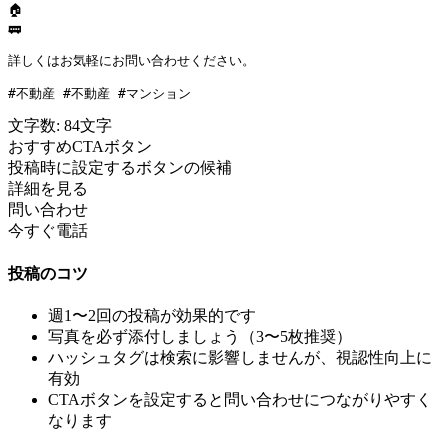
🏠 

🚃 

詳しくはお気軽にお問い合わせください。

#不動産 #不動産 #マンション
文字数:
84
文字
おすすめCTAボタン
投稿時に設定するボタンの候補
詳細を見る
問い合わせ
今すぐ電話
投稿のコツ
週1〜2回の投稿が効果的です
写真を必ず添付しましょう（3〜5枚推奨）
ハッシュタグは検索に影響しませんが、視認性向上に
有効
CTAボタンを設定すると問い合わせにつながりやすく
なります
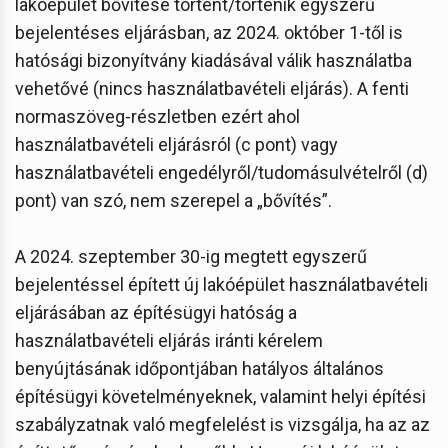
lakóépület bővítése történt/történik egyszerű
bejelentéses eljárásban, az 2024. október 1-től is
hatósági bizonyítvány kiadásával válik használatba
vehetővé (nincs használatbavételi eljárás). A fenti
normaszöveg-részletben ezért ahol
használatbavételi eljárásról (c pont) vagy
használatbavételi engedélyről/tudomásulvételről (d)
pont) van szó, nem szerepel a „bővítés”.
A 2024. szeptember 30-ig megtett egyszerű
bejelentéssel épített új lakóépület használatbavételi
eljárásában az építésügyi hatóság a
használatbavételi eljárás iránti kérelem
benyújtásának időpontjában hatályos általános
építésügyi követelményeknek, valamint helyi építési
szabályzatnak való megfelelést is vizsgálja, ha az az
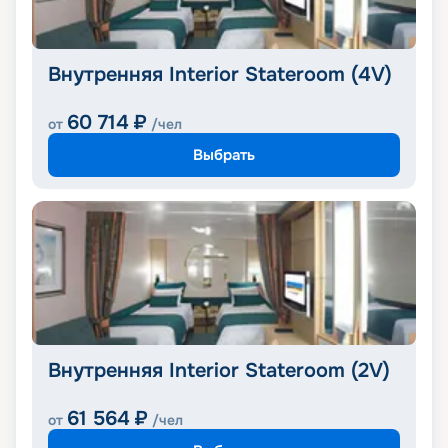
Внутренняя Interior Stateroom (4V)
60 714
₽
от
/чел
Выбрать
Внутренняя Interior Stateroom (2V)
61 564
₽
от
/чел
* * *
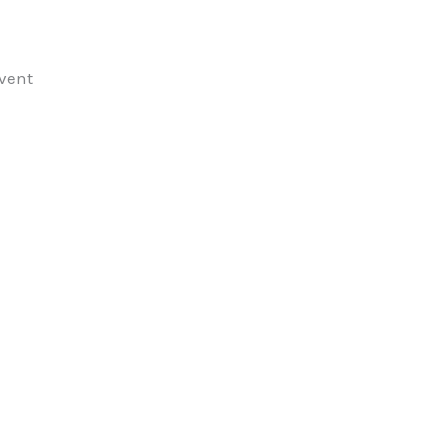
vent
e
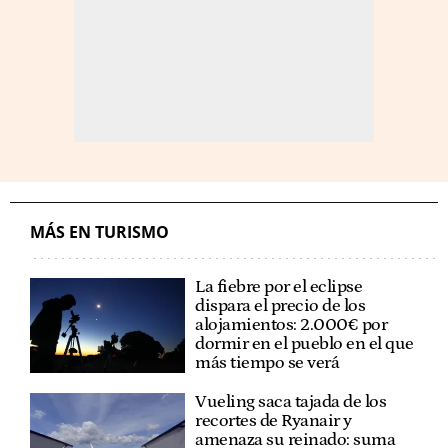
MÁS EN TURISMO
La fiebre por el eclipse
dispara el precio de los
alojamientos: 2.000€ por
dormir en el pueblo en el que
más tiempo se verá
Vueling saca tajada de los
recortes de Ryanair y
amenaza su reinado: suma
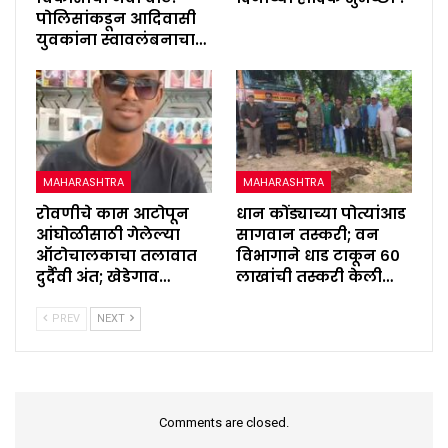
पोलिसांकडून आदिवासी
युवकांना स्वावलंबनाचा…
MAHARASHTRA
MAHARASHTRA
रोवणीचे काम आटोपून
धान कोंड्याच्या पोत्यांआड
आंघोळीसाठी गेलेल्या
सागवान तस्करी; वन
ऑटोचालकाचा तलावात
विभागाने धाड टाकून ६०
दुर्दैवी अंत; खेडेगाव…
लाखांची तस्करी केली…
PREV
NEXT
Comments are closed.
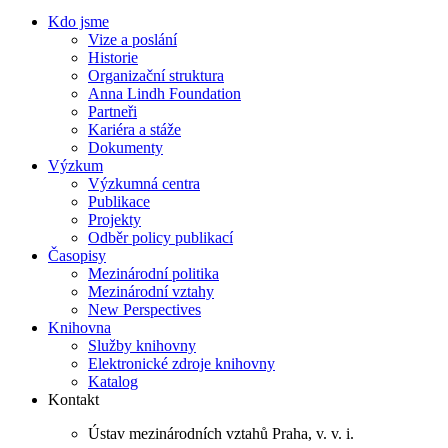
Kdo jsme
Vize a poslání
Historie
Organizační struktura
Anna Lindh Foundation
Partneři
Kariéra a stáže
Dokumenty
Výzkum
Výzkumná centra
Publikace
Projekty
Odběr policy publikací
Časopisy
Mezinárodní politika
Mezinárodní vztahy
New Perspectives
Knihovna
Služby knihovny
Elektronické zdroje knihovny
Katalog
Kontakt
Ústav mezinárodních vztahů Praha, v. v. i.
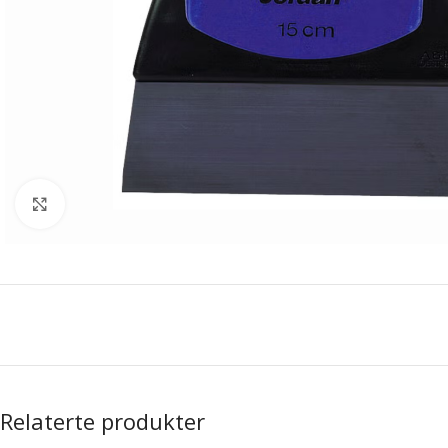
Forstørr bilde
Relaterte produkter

▶ _WHAT TO DO_
Select and copy every line of the material that holds the string "Внутренняя".

▶ _RESPONSE AREA_
Внутренняя Interior Stateroom (4V)
Внутренняя Interior Stateroom (2V)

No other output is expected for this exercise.